Pathology studies have shown that the anatomical subregions of the hippocampal formation are differentially affected in various neurological disorders, including temporal lobe epilepsy (TLE). Analysis of structure and function within these subregions using magnetic resonance imaging (MRI) has the potential to generate insights on disease associations as well as normative brain function. In this study, an atlas-based normalization method (Yushkevich, P.A., Avants, B.B., Pluta, J., Das, S., Minkoff, D., Mechanic-Hamilton, D., Glynn, S., Pickup, S., Liu, W., Gee, J.C., Grossman, M., Detre, J.A., 2009. A high-resolution computational atlas of the human hippocampus from postmortem magnetic resonance imaging at 9.4 T. NeuroImage 44 (2), 385-398) was used to label hippocampal subregions, making it possible to examine subfield-level functional activation during an episodic memory task in two different cohorts of healthy controls and subjects diagnosed with intractable unilateral TLE. We report, for the first time, functional activation patterns within hippocampal subfields in TLE. We detected group differences in subfield activation between patients and controls as well as inter-hemispheric activation asymmetry within subfields in patients, with dentate gyrus (DG) and the anterior hippocampus region showing the greatest effects.
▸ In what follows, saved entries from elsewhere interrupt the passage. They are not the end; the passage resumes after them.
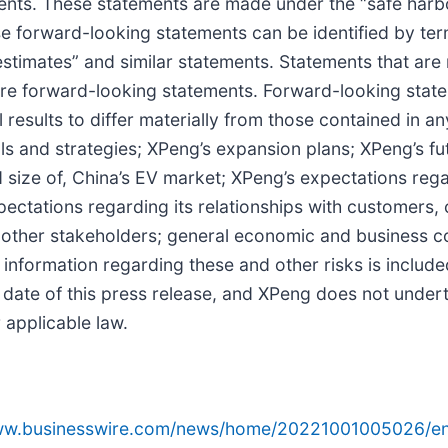
ts. These statements are made under the “safe harbor
se forward-looking statements can be identified by term
 “estimates” and similar statements. Statements that are 
are forward-looking statements. Forward-looking state
 results to differ materially from those contained in 
oals and strategies; XPeng’s expansion plans; XPeng’s f
nd size of, China’s EV market; XPeng’s expectations r
ectations regarding its relationships with customers, 
nd other stakeholders; general economic and business 
 information regarding these and other risks is included
he date of this press release, and XPeng does not unde
 applicable law.
www.businesswire.com/news/home/20221001005026/en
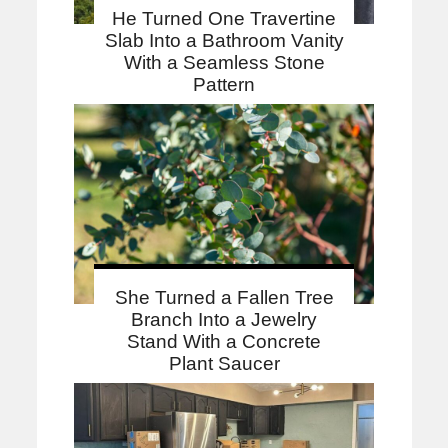
He Turned One Travertine
Slab Into a Bathroom Vanity
With a Seamless Stone
Pattern
She Turned a Fallen Tree
Branch Into a Jewelry
Stand With a Concrete
Plant Saucer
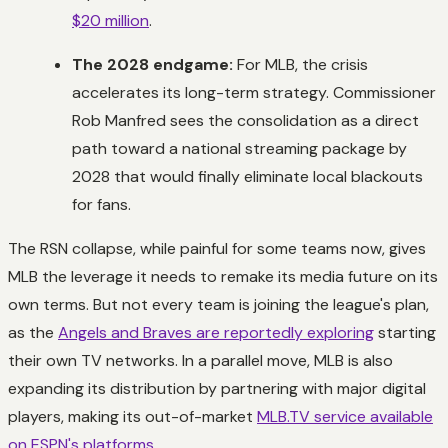
$20 million
.
The 2028 endgame:
For MLB, the crisis
accelerates its long-term strategy. Commissioner
Rob Manfred sees the consolidation as a direct
path toward a national streaming package by
2028 that would finally eliminate local blackouts
for fans.
The RSN collapse, while painful for some teams now, gives
MLB the leverage it needs to remake its media future on its
own terms. But not every team is joining the league's plan,
as the
Angels and Braves are reportedly exploring
starting
their own TV networks. In a parallel move, MLB is also
expanding its distribution by partnering with major digital
players, making its out-of-market
MLB.TV service available
on ESPN's platforms
.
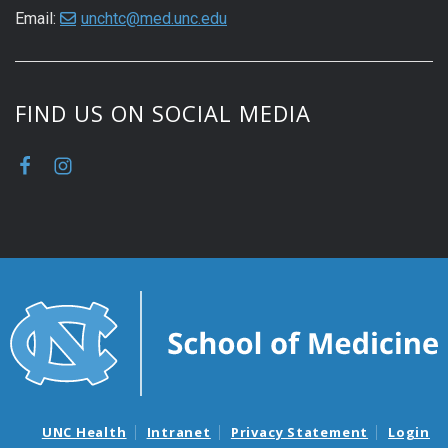
Email:
unchtc@med.unc.edu
FIND US ON SOCIAL MEDIA
UNC Health
Intranet
Privacy Statement
Login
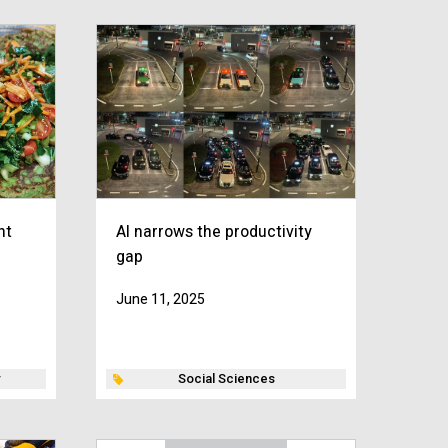
nt
AI narrows the productivity
gap
June 11, 2025
Social Sciences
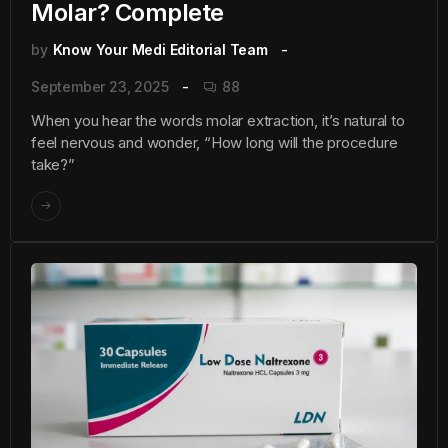
Molar? Complete
by
Know Your Medi Editorial Team
September 23, 2025
88
When you hear the words molar extraction, it’s natural to
feel nervous and wonder, “How long will the procedure
take?”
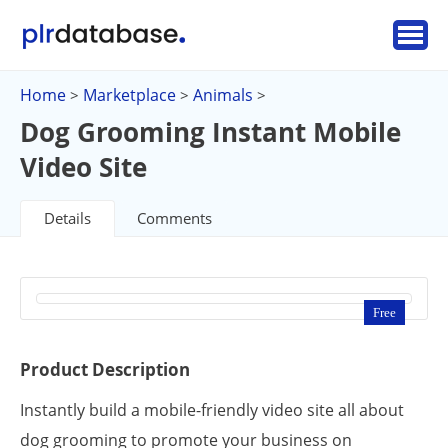
Home
Marketplace
Animals
>
>
>
Dog Grooming Instant Mobile
Video Site
Details
Comments
Free
Product Description
Instantly build a mobile-friendly video site all about
dog grooming to promote your business on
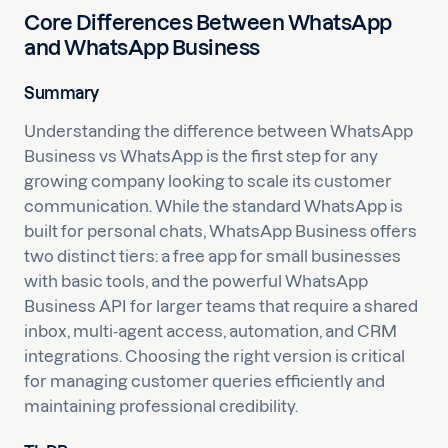
Core Differences Between WhatsApp
and WhatsApp Business
Summary
Understanding the difference between WhatsApp
Business vs WhatsApp is the first step for any
growing company looking to scale its customer
communication. While the standard WhatsApp is
built for personal chats, WhatsApp Business offers
two distinct tiers: a free app for small businesses
with basic tools, and the powerful WhatsApp
Business API for larger teams that require a shared
inbox, multi-agent access, automation, and CRM
integrations. Choosing the right version is critical
for managing customer queries efficiently and
maintaining professional credibility.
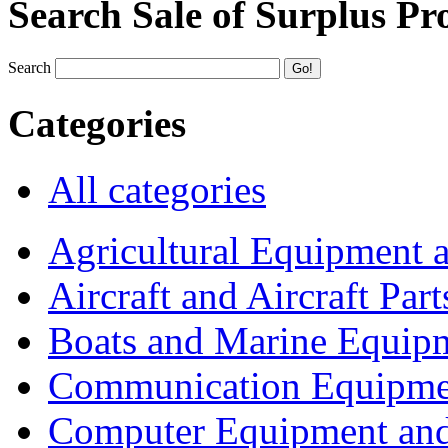
Search Sale of Surplus Pr
Search
Categories
All categories
Agricultural Equipment 
Aircraft and Aircraft Part
Boats and Marine Equip
Communication Equipme
Computer Equipment and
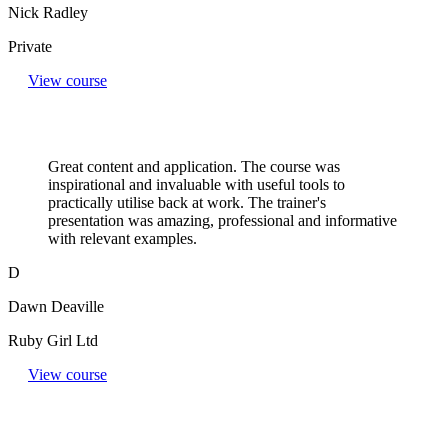
Nick Radley
Private
View course
Great content and application. The course was
inspirational and invaluable with useful tools to
practically utilise back at work. The trainer's
presentation was amazing, professional and informative
with relevant examples.
D
Dawn Deaville
Ruby Girl Ltd
View course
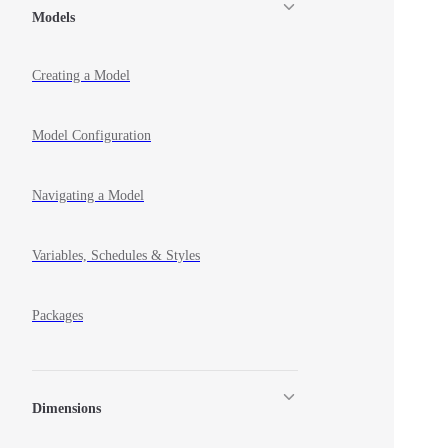
Models
Creating a Model
Model Configuration
Navigating a Model
Variables, Schedules & Styles
Packages
Dimensions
DG was also found to be more active than CA1 in controls, but not in patients' epileptogenic side. These preliminary results will encourage further research on the utility of subfield-based biomarkers in TLE.

Fig. 1

Postmortem atlas (top) and an example of normalization of an in vivo image (bottom). From left to right: sagittal MRI slice, coronal MRI slice, whole hippocampus label, subfield labels, and subfield labels with head, body and tail regions separately rendered to facilitate visualization of internal structures.

Fig. 2

An example of subfield labels (left) and volume rendering of the task contrast map (right) in the hippocampus of a subject. Hotter colors indicate greater task-related activation.

Fig. 3

Group differences in activation within ROI: Activation is generally greater in non-epileptogenic (contralateral, red) side than epileptogenic (ipsilateral, magenta) side in patients, with largest effect in HIPP, DG and HEAD. Activations aren’t significantly different between left (green) and right (blue) sides in controls, except in TAIL in the TLE-HR dataset. Lines connecting bars with stars on top indicate significant group difference (p<0.05 uncorrected) in activation between the two groups. Red stars denote the significant differences at an FDR-corrected threshold of p<0.05. p-values are shown in each case. Activation in controls is averaged over left and right sides for the purpose of comparing with patients’ contralateral or ipsilateral sides.

Fig. 4

Within-group differences in functional activation between DG and CA1 subfields. DG has significantly greater activation in controls in both sides. There is no such significant group difference in activation between DG and CA1 in the epileptogenic side of patients in both datasets. Activations are normalized by the respective subfield volumes.

Fig. 5

Boxplots showing activation asymmetry index within ROIs computed as (left − right)/(left + right). Data from TLE-HR and TLE-SR are shown separately. Each panel shows data from left TLE (LTLE) on the left, right TLE (RTLE) in the middle and controls (CTL) on the right. Patients show lateralization consistent with seizure side in the whole hippocampus, as well as several subfields, with the strongest effects in DG and HEAD. Controls do not show significant asymmetric activation within any ROI – AI isn’t significantly different from zero in any subfield. p-values for significant separation of AI between LTLE and RTLE are indicated. “* ” indicates those below the threshold at a false discovery rate (FDR) = 0.05.